──────── Input for this task

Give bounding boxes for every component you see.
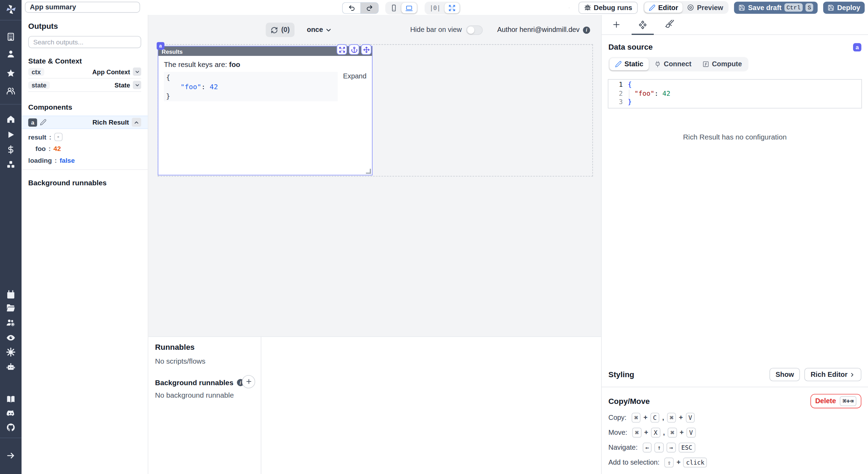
key-badge: C [650,413,660,423]
desktop-view-button[interactable] [401,3,417,13]
discord-icon[interactable] [6,409,16,418]
delete-component-button[interactable]: Delete ⌘+⌫ [810,394,861,408]
mobile-view-button[interactable] [386,3,401,13]
resize-handle[interactable] [366,169,371,173]
rich-editor-button[interactable]: Rich Editor [804,368,861,381]
collapse-result-button[interactable]: - [54,133,62,141]
app-canvas[interactable]: (0) once Hide bar on view Author henri@w… [148,15,601,336]
docs-book-icon[interactable] [6,395,16,404]
full-width-button[interactable] [444,3,459,13]
editor-tab[interactable]: Editor [644,2,683,12]
component-toolbar [336,44,371,55]
recompute-mode-dropdown[interactable]: once [303,25,336,34]
styling-show-button[interactable]: Show [769,368,800,381]
code-value: 42 [662,89,670,97]
component-a-row[interactable]: a Rich Result [22,116,148,129]
state-row[interactable]: state State [28,78,141,92]
styling-brush-tab[interactable] [656,15,683,34]
pencil-icon [649,4,656,11]
github-icon[interactable] [6,423,16,432]
key-badge: ← [643,443,652,453]
ctx-expand-button[interactable] [133,68,141,76]
favorites-star-icon[interactable] [6,69,16,78]
add-background-runnable-button[interactable] [242,375,255,388]
state-key-badge: state [28,81,50,89]
ctx-type-label: App Context [92,68,130,75]
groups-admin-icon[interactable] [6,318,16,328]
state-context-title: State & Context [28,57,141,65]
topbar-center-tools: |0| [342,2,460,15]
chevron-down-icon [325,26,333,34]
s-key-badge: S [806,3,813,12]
result-key-name: foo [229,60,240,69]
component-body: The result keys are: foo Expand { "foo":… [158,56,372,105]
recompute-count: (0) [281,26,290,34]
variables-dollar-icon[interactable] [6,145,16,154]
workspace-icon[interactable] [6,32,16,41]
component-settings-tab[interactable] [629,15,656,34]
tree-row-loading[interactable]: loading : false [28,154,141,166]
settings-gear-icon[interactable] [6,347,16,357]
audit-eye-icon[interactable] [6,333,16,342]
info-icon[interactable]: i [583,26,590,34]
rich-editor-label: Rich Editor [811,371,848,378]
tree-row-result[interactable]: result : - [28,131,141,143]
shortcut-row-move: Move: ⌘ + X , ⌘ + V [602,428,868,438]
connect-tab[interactable]: Connect [649,58,697,70]
anchor-component-icon[interactable] [349,44,359,55]
canvas-width-group: |0| [425,2,460,15]
expand-component-icon[interactable] [336,44,347,55]
save-draft-button[interactable]: Save draft Ctrl S [734,1,818,14]
rail-divider [0,438,22,438]
rename-pencil-icon[interactable] [40,119,47,126]
resources-boxes-icon[interactable] [6,160,16,169]
function-square-icon [702,61,709,67]
data-source-header: Data source a [602,43,868,52]
redo-button[interactable] [360,2,379,14]
canvas-grid-row[interactable]: a Results The result keys are: foo Expan… [158,44,593,177]
static-tab[interactable]: Static [609,58,649,70]
undo-button[interactable] [342,2,360,14]
more-menu-button[interactable] [565,3,573,12]
compute-tab[interactable]: Compute [697,58,747,70]
collapse-arrow-icon[interactable] [6,451,16,460]
debug-runs-button[interactable]: Debug runs [578,1,637,14]
settings-panel-tabs [602,15,868,35]
insert-component-tab[interactable] [603,15,629,34]
tree-row-foo[interactable]: foo : 42 [28,143,141,154]
json-viewer: { "foo": 42 } [164,72,338,101]
key-badge: V [686,413,695,423]
runs-play-icon[interactable] [6,130,16,139]
folders-icon[interactable] [6,303,16,313]
preview-eye-icon [687,4,694,11]
centered-canvas-button[interactable]: |0| [426,3,444,13]
preview-tab[interactable]: Preview [683,2,728,12]
component-badge: a [157,42,164,50]
ai-robot-icon[interactable] [6,362,16,372]
rich-result-component[interactable]: a Results The result keys are: foo Expan… [158,46,373,175]
state-expand-button[interactable] [133,81,141,89]
runnables-list: Runnables No scripts/flows Background ru… [148,337,261,474]
home-icon[interactable] [6,115,16,124]
schedules-calendar-icon[interactable] [6,290,16,299]
topbar: |0| Debug runs Editor Preview [22,0,868,16]
key-badge: → [667,443,676,453]
hide-bar-toggle[interactable] [466,25,483,35]
expand-json-link[interactable]: Expand [343,73,367,80]
users-icon[interactable] [6,86,16,96]
save-draft-label: Save draft [748,3,782,11]
recompute-button[interactable]: (0) [266,23,294,37]
shortcut-row-add-selection: Add to selection: ⇧ + click [602,458,868,468]
deploy-button[interactable]: Deploy [823,1,865,14]
json-code-editor[interactable]: 1{ 2"foo": 42 3} [608,79,862,108]
components-title: Components [28,103,141,111]
search-outputs-input[interactable] [28,36,141,48]
user-icon[interactable] [6,49,16,59]
ctx-row[interactable]: ctx App Context [28,65,141,78]
background-runnables-title: Background runnables [28,179,141,187]
move-component-icon[interactable] [361,44,372,55]
component-collapse-button[interactable] [132,118,141,127]
app-summary-input[interactable] [25,2,140,13]
windmill-logo-icon[interactable] [5,3,17,17]
key-badge: X [651,428,660,438]
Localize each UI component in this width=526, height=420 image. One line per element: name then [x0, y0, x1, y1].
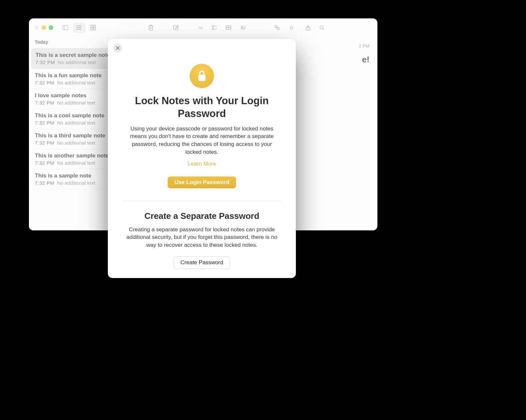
svg-point-28	[320, 26, 323, 29]
svg-rect-32	[198, 75, 205, 81]
learn-more-link[interactable]: Learn More	[108, 161, 296, 167]
note-item-time: 7:32 PM	[36, 59, 55, 65]
delete-button[interactable]	[145, 22, 157, 33]
note-item-meta: 7:32 PMNo additional text	[35, 140, 110, 146]
media-button[interactable]	[236, 22, 252, 33]
share-button[interactable]	[302, 22, 314, 33]
note-item-preview: No additional text	[57, 160, 95, 166]
note-item-title: This is a third sample note	[35, 132, 110, 139]
note-item-title: This is a secret sample note	[36, 52, 111, 58]
svg-text:Aa: Aa	[198, 26, 203, 30]
note-item-meta: 7:32 PMNo additional text	[35, 100, 110, 105]
window-zoom-button[interactable]	[49, 25, 53, 30]
svg-point-5	[77, 26, 78, 26]
svg-rect-10	[91, 28, 93, 30]
svg-point-16	[212, 28, 214, 30]
note-item-preview: No additional text	[57, 120, 95, 126]
note-item-preview: No additional text	[57, 180, 95, 186]
note-item-preview: No additional text	[57, 80, 95, 85]
dialog-heading: Lock Notes with Your Login Password	[108, 95, 296, 120]
toolbar: Aa	[29, 18, 377, 37]
svg-rect-8	[91, 25, 93, 28]
lock-icon	[190, 64, 214, 88]
svg-point-6	[77, 27, 78, 28]
note-item-preview: No additional text	[57, 140, 95, 146]
svg-rect-11	[93, 28, 96, 30]
note-item-title: This is another sample note	[35, 152, 110, 159]
checklist-button[interactable]	[208, 22, 221, 33]
note-item-title: This is a sample note	[35, 173, 110, 179]
note-item-time: 7:32 PM	[35, 160, 54, 166]
divider	[122, 201, 281, 201]
window-controls	[33, 25, 53, 30]
note-item-preview: No additional text	[57, 100, 95, 105]
note-item-meta: 7:32 PMNo additional text	[35, 160, 110, 166]
close-button[interactable]	[113, 43, 122, 53]
link-note-button[interactable]	[271, 22, 283, 33]
note-item-meta: 7:32 PMNo additional text	[35, 120, 110, 126]
svg-line-29	[323, 29, 324, 30]
svg-point-23	[275, 25, 277, 28]
table-button[interactable]	[222, 22, 235, 33]
note-item-title: I love sample notes	[35, 92, 110, 99]
new-note-button[interactable]	[170, 22, 182, 33]
note-item-preview: No additional text	[58, 59, 96, 65]
note-item-time: 7:32 PM	[35, 80, 54, 85]
note-item-time: 7:32 PM	[35, 140, 54, 146]
create-password-button[interactable]: Create Password	[174, 256, 230, 269]
note-item-meta: 7:32 PMNo additional text	[35, 80, 110, 85]
note-item-title: This is a cool sample note	[35, 112, 110, 119]
svg-point-7	[77, 29, 78, 30]
note-item-time: 7:32 PM	[35, 180, 54, 186]
dialog-body-2: Creating a separate password for locked …	[108, 221, 296, 249]
lock-button[interactable]	[285, 22, 300, 33]
svg-rect-26	[290, 27, 293, 29]
window-minimize-button[interactable]	[41, 25, 46, 30]
dialog-subheading: Create a Separate Password	[108, 211, 296, 221]
format-button[interactable]: Aa	[195, 22, 207, 33]
svg-rect-9	[93, 25, 96, 28]
svg-point-14	[212, 25, 214, 27]
note-item-title: This is a fun sample note	[35, 72, 110, 79]
svg-line-25	[277, 27, 277, 28]
note-item-meta: 7:32 PMNo additional text	[36, 59, 111, 65]
dialog-body: Using your device passcode or password f…	[108, 120, 296, 156]
svg-point-24	[277, 28, 279, 30]
search-button[interactable]	[316, 22, 328, 33]
note-item-meta: 7:32 PMNo additional text	[35, 180, 110, 186]
list-view-button[interactable]	[73, 22, 85, 33]
lock-notes-dialog: Lock Notes with Your Login Password Usin…	[108, 39, 296, 278]
note-item-time: 7:32 PM	[35, 120, 54, 126]
gallery-view-button[interactable]	[87, 22, 99, 33]
svg-rect-0	[63, 25, 68, 30]
toggle-sidebar-button[interactable]	[59, 22, 72, 33]
note-item-time: 7:32 PM	[35, 100, 54, 105]
window-close-button[interactable]	[34, 25, 39, 30]
use-login-password-button[interactable]: Use Login Password	[168, 176, 236, 188]
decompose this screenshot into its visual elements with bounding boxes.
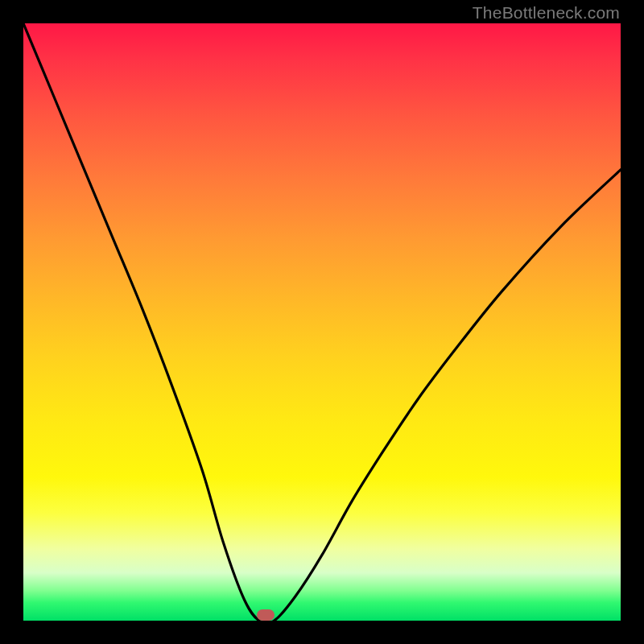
optimal-marker xyxy=(257,609,275,621)
bottleneck-curve xyxy=(23,23,621,621)
watermark-label: TheBottleneck.com xyxy=(473,3,620,23)
chart-frame: TheBottleneck.com xyxy=(0,0,644,644)
curve-svg xyxy=(23,23,621,621)
plot-area xyxy=(23,23,621,621)
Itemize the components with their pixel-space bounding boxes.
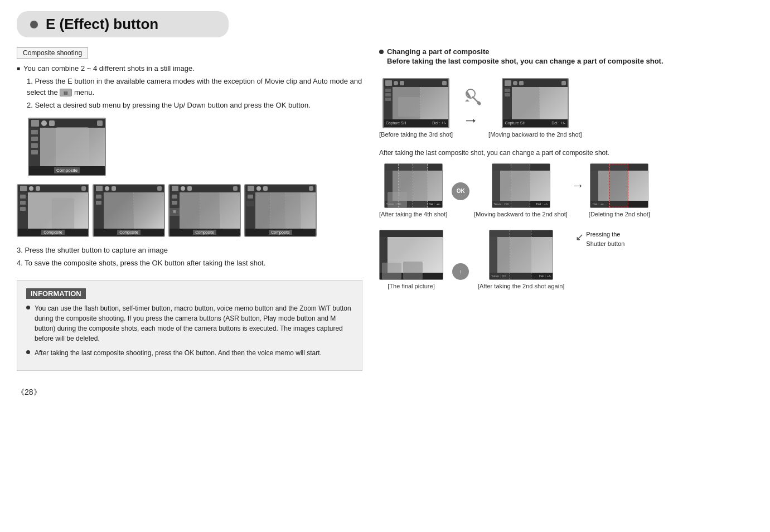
nav-button-icon: ↕ [452,263,469,280]
final2-caption: [After taking the 2nd shot again] [478,282,564,291]
camera-screen-main: Composite [28,118,106,176]
screen-1: Composite [17,184,89,237]
page-header: E (Effect) button [17,11,229,37]
arrow-area: → [459,87,482,129]
del-label-4th: Del : +/- [428,202,440,206]
moving-back-caption: [Moving backward to the 2nd shot] [488,130,582,139]
cam-2nd-again: Save : OK Del : +/- [489,230,553,280]
pressing-text-2: Shutter button [586,239,624,249]
screen-2: Composite [93,184,165,237]
cam-moving-backward: Capture SH Del : +/- [502,78,569,128]
screen-3: ⊞ Composite [168,184,241,237]
header-dot [30,21,38,28]
screen-4: Composite [244,184,317,237]
cam-4th: Save : OK Del : +/- [384,163,443,208]
multi-step-row: Save : OK Del : +/- [After taking the 4t… [379,163,753,219]
final-picture-screen: [The final picture] [379,230,443,291]
step-2: 2. Select a desired sub menu by pressing… [27,100,362,111]
del-label-before: Del : +/- [432,121,446,125]
before-caption: [Before taking the 3rd shot] [379,130,453,139]
four-screens-row: Composite [17,184,362,237]
info-text-2: After taking the last composite shooting… [35,348,322,358]
arrow-right-2: → [572,178,584,193]
step-1-text: 1. Press the E button in the available c… [27,77,362,96]
ok-nav-icon: OK [452,182,469,200]
section-label: Composite shooting [17,47,88,59]
pressing-label: ↙ Pressing the Shutter button [575,224,624,248]
left-column: Composite shooting You can combine 2 ~ 4… [17,47,362,398]
info-item-1: You can use the flash button, self-timer… [26,303,353,344]
edit-icon [459,87,482,109]
svg-marker-2 [465,99,469,101]
deleting-2nd-screen: Del : +/- [Deleting the 2nd shot] [589,163,650,219]
right-column: Changing a part of composite Before taki… [379,47,753,398]
step-3: 3. Press the shutter button to capture a… [17,245,362,256]
final-caption: [The final picture] [388,282,434,291]
info-item-2: After taking the last composite shooting… [26,348,353,358]
after-desc: After taking the last composite shot, yo… [379,148,753,158]
moving-2nd-screen: Save : OK Del : +/- [Moving backward to … [474,163,568,219]
arrow-right-1: → [463,112,478,129]
steps-list: 1. Press the E button in the available c… [27,76,362,111]
moving-backward-screen: Capture SH Del : +/- [Moving backward to… [488,78,582,139]
step3-caption: [Deleting the 2nd shot] [589,210,650,219]
step-4: 4. To save the composite shots, press th… [17,258,362,269]
instructions: You can combine 2 ~ 4 different shots in… [17,64,362,111]
del-label-moving: Del : +/- [551,121,565,125]
cam-deleting-2nd: Del : +/- [590,163,648,208]
screen-2-label: Composite [117,230,140,235]
after-4th-screen: Save : OK Del : +/- [After taking the 4t… [379,163,447,219]
before-3rd-screen: Capture SH Del : +/- [Before taking the … [379,78,453,139]
pressing-text-1: Pressing the [586,230,624,239]
main-layout: Composite shooting You can combine 2 ~ 4… [17,47,753,398]
step1-caption: [After taking the 4th shot] [379,210,447,219]
nav-button-area: ↕ [452,263,469,280]
bottom-row: [The final picture] ↕ [379,230,564,291]
ok-button-area: OK [452,182,469,200]
page-title: E (Effect) button [46,16,158,33]
del-again: Del : +/- [539,274,551,278]
page-number: 《28》 [17,388,362,398]
right-section-header: Changing a part of composite Before taki… [379,47,753,74]
right-section-desc: Before taking the last composite shot, y… [387,56,664,67]
right-section-title: Changing a part of composite [387,47,664,56]
screen-4-label: Composite [269,230,292,235]
steps-34: 3. Press the shutter button to capture a… [17,245,362,269]
del-label-2nd: Del : +/- [536,202,548,206]
info-text-1: You can use the flash button, self-timer… [35,303,353,344]
second-shot-again-screen: Save : OK Del : +/- [After taking the 2n… [478,230,564,291]
before-moving-row: Capture SH Del : +/- [Before taking the … [379,78,753,139]
cam-moving-2nd: Save : OK Del : +/- [492,163,550,208]
info-box: INFORMATION You can use the flash button… [17,280,362,371]
step2-caption: [Moving backward to the 2nd shot] [474,210,568,219]
main-bullet-text: You can combine 2 ~ 4 different shots in… [23,64,195,72]
cam-final [379,230,443,280]
main-bullet: You can combine 2 ~ 4 different shots in… [17,64,362,72]
cam-before-3rd: Capture SH Del : +/- [382,78,449,128]
bottom-section: [The final picture] ↕ [379,224,753,291]
info-title: INFORMATION [26,288,86,299]
step-2-text: 2. Select a desired sub menu by pressing… [27,101,311,109]
composite-label-main: Composite [54,167,80,173]
screen-1-label: Composite [41,230,64,235]
capture-label-before: Capture SH [386,121,406,125]
down-arrow-icon: ↙ [575,230,584,245]
screen-3-label: Composite [193,230,216,235]
capture-label-moving: Capture SH [505,121,526,125]
step-1: 1. Press the E button in the available c… [27,76,362,98]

────────────────

### Task objective
If a line of the listing contains the string "sample", count it; then report the total alone.

### Answer space
7